Under normal circumstances, the ISR is supposed to be a transitory, short-term response to stresses. However, as neurons age, these stresses accumulate, and the ISR begins to do more harm than good, preventing these cells from making the proteins they need to function. This prevents the formation of long-term memories, a fact that was discovered as far back as 1962 [2].
Hitting the reset button
In order to disrupt the ISR and restart the protein factories in neurons, the researchers of this study had previously developed an integrated stress response inhibitor (ISRIB), a small molecule that they had successfully tested on a mouse model of traumatic brain injury [3]. One protein that is upregulated in ISR is ATF4, a protein that ISRIB quickly diminishes, allowing for the formation of other, beneficial proteins.

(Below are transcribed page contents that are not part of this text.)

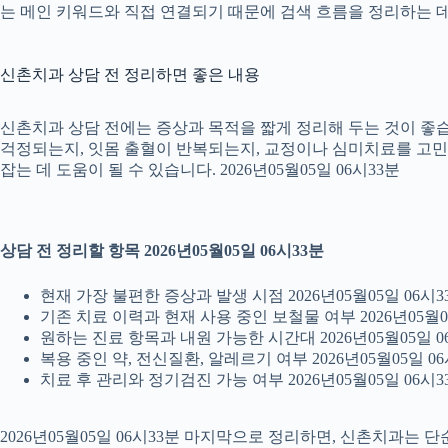
는 메인 키워드와 직접 연결되기 때문에 검색 흐름을 정리하는 데 
신촌치과 상담 전 정리하면 좋은 내용
신촌치과 상담 전에는 증상과 목적을 짧게 정리해 두는 것이 좋습니
걱정되는지, 잇몸 출혈이 반복되는지, 교정이나 심미치료를 고민하는
잡는 데 도움이 될 수 있습니다. 2026년05월05일 06시33분
상담 전 정리할 항목 2026년05월05일 06시33분
현재 가장 불편한 증상과 발생 시점 2026년05월05일 06시3
기존 치료 이력과 현재 사용 중인 보철물 여부 2026년05월0
원하는 진료 항목과 내원 가능한 시간대 2026년05월05일 0
복용 중인 약, 전신질환, 알레르기 여부 2026년05월05일 06
치료 후 관리와 정기검진 가능 여부 2026년05월05일 06시3
2026년05월05일 06시33분 마지막으로 정리하면, 신촌치과는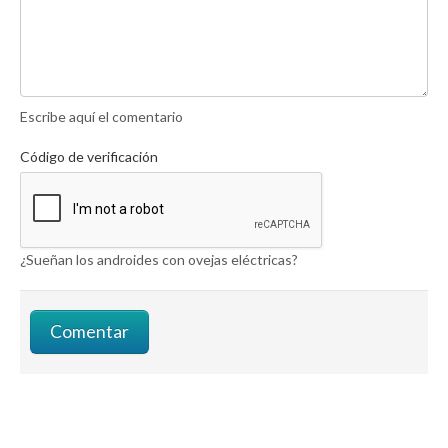
Escribe aquí el comentario
Código de verificación
¿Sueñan los androides con ovejas eléctricas?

ISRIB administration appears to have multiple beneficial results. For example, it beneficially affects how electricity flows in neurons, it restores mRNA expression to be more like that of young mice, and it partially restores the ability of brains to form memories even three weeks after administration, meaning that a single reset of the ISR has long-lasting effects.
Abstract
With increased life expectancy, age-associated cognitive decline becomes a growing concern, even in the absence of recognizable neurodegenerative disease. The integrated stress response (ISR) is activated during aging and contributes to age-related brain phenotypes. We demonstrate that treatment with the drug-like small-molecule ISR inhibitor ISRIB reverses ISR activation in the brain, as indicated by decreased levels of activating transcription factor 4 (ATF4) and phosphorylated eukaryotic translation initiation factor eIF2. Furthermore, ISRIB treatment reverses spatial memory deficits and ameliorates working memory in old mice. At the cellular level in the hippocampus, ISR inhibition (i) rescues intrinsic neuronal electrophysiological properties, (ii) restores spine density and (iii) reduces immune profiles, specifically interferon and T cell-mediated responses. Thus, pharmacological interference with the ISR emerges as a promising intervention strategy for combating age-related cognitive decline in otherwise healthy individuals.
Conclusion
The ISR does not appear to be a direct cause of Alzheimer’s or other proteostasis diseases, it does not seem to be responsible for the failure of new brain cells to form (neurogenesis), and it is probably not responsible for all other sources of age-related cognitive decline. However, as this study shows, it plays an enormous role in the failure of aged brains to form new memories, and ISRIB may offer tremendous hope for elderly people who are attempting to learn new things.
Literature
[1] Krukowski, K., Nolan, A., Frias, E. S., Boone, M., Ureta, G., Grue, K., … & Walter, P. (2020). Small molecule cognitive enhancer reverses age-related memory decline in mice. bioRxiv.
[2] Flexner, J. B., Flexner, L. B., Stellar, E., Haba, G. D. L., & Roberts, R. B. (1962). Inhibition of protein synthesis in brain and learning and memory following puromycin. Journal of neurochemistry, 9(6), 595-605.
[3] Krukowski, K., Nolan, A., Frias, E. S., Grue, K., Becker, M., Ureta, G., … & Rosi, S. (2020). Integrated stress response inhibitor reverses sex-dependent behavioral and cell-specific deficits after mild repetitive head trauma. Journal of Neurotrauma, 37(11), 1370-1380.